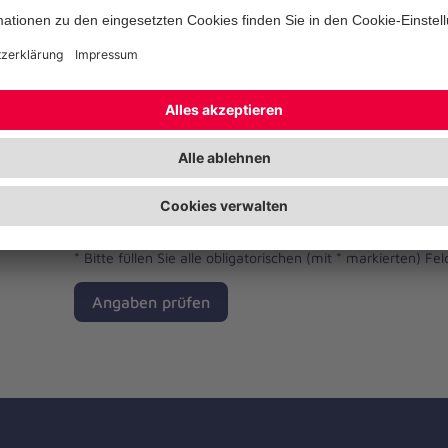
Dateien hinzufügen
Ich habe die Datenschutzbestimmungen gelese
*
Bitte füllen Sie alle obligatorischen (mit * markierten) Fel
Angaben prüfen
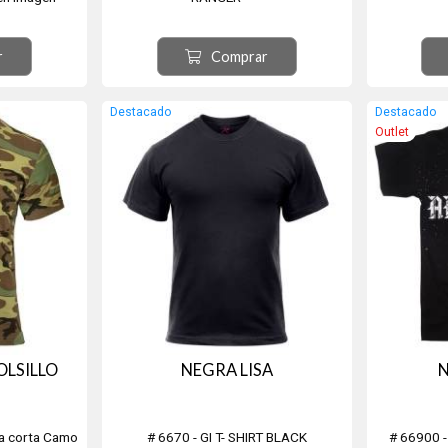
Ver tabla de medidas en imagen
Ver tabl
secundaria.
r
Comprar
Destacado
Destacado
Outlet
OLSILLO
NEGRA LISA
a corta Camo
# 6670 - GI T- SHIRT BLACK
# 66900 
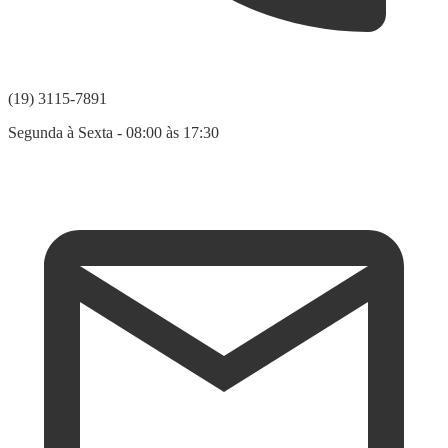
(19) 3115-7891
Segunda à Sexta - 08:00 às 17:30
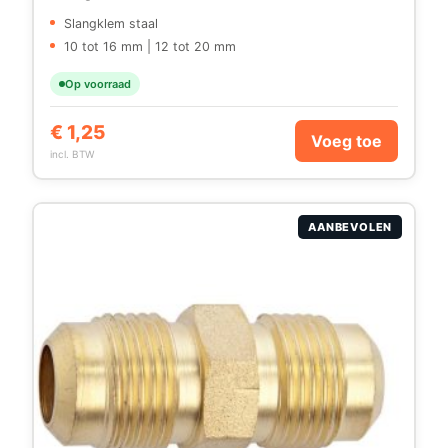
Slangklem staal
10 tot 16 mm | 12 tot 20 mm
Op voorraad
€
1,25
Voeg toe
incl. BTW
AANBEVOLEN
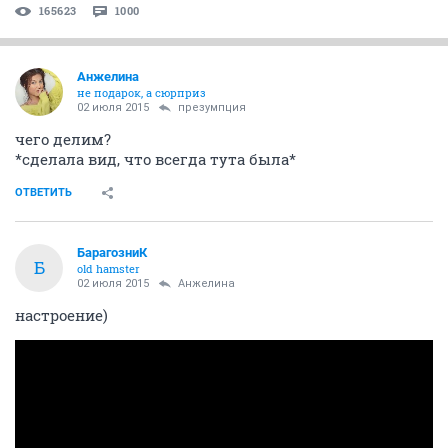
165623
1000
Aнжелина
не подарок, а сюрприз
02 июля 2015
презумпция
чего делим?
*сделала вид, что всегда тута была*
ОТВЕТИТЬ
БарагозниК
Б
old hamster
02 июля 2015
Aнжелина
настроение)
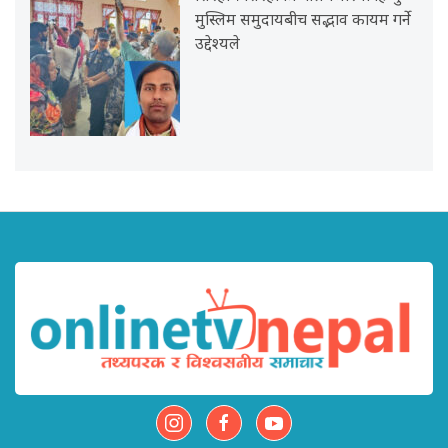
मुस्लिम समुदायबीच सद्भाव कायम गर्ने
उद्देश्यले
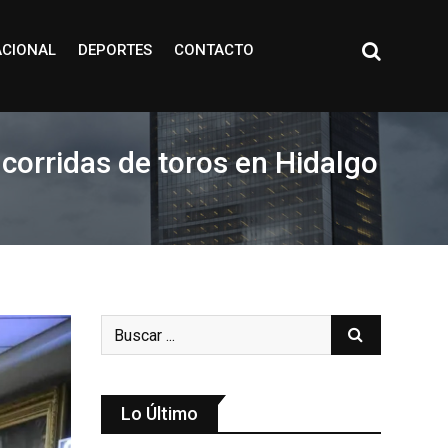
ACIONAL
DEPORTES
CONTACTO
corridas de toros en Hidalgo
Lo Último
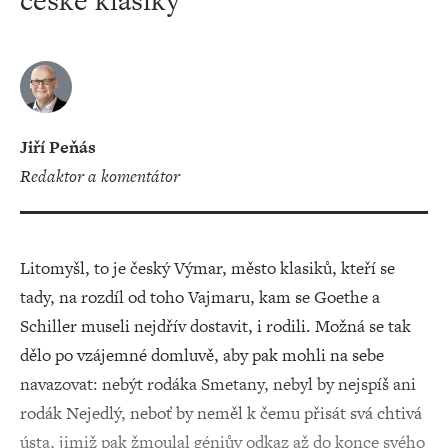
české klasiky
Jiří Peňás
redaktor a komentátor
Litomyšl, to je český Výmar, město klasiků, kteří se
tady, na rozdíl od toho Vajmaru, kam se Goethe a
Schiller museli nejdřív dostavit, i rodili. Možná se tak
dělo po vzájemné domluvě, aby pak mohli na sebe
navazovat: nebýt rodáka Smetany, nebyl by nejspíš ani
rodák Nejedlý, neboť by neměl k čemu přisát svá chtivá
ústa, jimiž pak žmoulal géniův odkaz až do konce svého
______
Retype the whole listing. Keep every word exact but include no pictures.

Dateien hinzufügen
Ich habe die Datenschutzbestimmungen gelese
*
Bitte füllen Sie alle obligatorischen (mit * markierten) Fel
Angaben prüfen
Ver tabla de medidas en imagen
Ver tabl
secundaria.
r
Comprar
Destacado
Destacado
Outlet
OLSILLO
NEGRA LISA
a corta Camo
# 6670 - GI T- SHIRT BLACK
# 66900 
(19) 3115-7891
Segunda à Sexta - 08:00 às 17:30
Slangklem staal
10 tot 16 mm | 12 tot 20 mm
Op voorraad
€
1,25
Voeg toe
incl. BTW
AANBEVOLEN
165623
1000
Aнжелина
не подарок, а сюрприз
02 июля 2015
презумпция
чего делим?
*сделала вид, что всегда тута была*
ОТВЕТИТЬ
БарагозниК
Б
old hamster
02 июля 2015
Aнжелина
настроение)
मुस्लिम समुदायबीच सद्भाव कायम गर्ने
उद्देश्यले
ACIONAL
DEPORTES
CONTACTO
corridas de toros en Hidalgo
Lo Último
české klasiky
Jiří Peňás
redaktor a komentátor
Litomyšl, to je český Výmar, město klasiků, kteří se
tady, na rozdíl od toho Vajmaru, kam se Goethe a
Schiller museli nejdřív dostavit, i rodili. Možná se tak
dělo po vzájemné domluvě, aby pak mohli na sebe
navazovat: nebýt rodáka Smetany, nebyl by nejspíš ani
rodák Nejedlý, neboť by neměl k čemu přisát svá chtivá
ústa, jimiž pak žmoulal géniův odkaz až do konce svého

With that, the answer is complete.